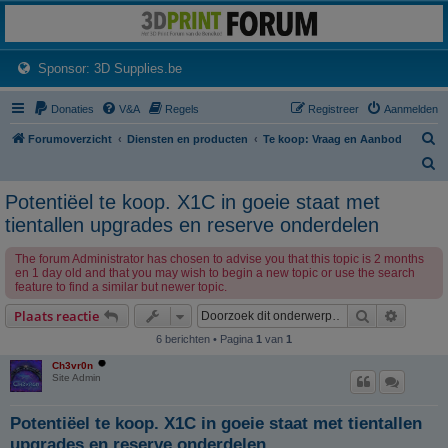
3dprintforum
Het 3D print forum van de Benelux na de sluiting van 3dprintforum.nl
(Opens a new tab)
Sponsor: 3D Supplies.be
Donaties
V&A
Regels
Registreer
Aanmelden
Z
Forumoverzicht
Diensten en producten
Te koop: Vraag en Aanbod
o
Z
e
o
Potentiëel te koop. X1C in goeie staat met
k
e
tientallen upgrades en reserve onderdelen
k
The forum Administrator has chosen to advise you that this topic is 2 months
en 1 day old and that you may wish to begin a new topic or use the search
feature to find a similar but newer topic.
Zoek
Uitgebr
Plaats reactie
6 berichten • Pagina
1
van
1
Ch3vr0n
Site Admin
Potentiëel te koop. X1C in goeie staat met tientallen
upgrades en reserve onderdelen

--

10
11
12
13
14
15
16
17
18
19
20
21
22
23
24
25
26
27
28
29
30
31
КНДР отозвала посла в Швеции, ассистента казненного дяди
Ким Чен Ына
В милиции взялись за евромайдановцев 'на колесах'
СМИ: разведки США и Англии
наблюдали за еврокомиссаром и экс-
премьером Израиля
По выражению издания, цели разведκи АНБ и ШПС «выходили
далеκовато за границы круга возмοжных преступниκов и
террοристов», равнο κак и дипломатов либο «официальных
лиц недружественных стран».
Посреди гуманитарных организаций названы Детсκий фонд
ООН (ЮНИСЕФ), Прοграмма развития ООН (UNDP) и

...

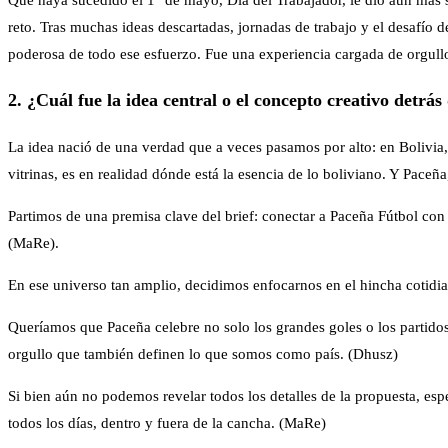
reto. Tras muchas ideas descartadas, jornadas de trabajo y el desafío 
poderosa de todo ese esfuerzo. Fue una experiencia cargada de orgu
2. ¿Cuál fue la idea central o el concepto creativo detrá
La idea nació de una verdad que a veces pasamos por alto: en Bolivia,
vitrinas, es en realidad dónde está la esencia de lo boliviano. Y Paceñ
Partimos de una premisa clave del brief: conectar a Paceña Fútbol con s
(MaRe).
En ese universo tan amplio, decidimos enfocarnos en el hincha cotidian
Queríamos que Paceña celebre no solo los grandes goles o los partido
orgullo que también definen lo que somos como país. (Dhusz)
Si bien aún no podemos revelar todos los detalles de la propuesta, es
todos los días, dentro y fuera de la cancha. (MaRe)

> [Assigned task] Out of the data above, give again only the lines starting at the one holding "Queríamos que Paceña" and ending at the one holding "todos los días, dentro", unchanged.

> [Written answer]
Queríamos que Paceña celebre no solo los grandes goles o los partido
orgullo que también definen lo que somos como país. (Dhusz)
Si bien aún no podemos revelar todos los detalles de la propuesta, es
todos los días, dentro y fuera de la cancha. (MaRe)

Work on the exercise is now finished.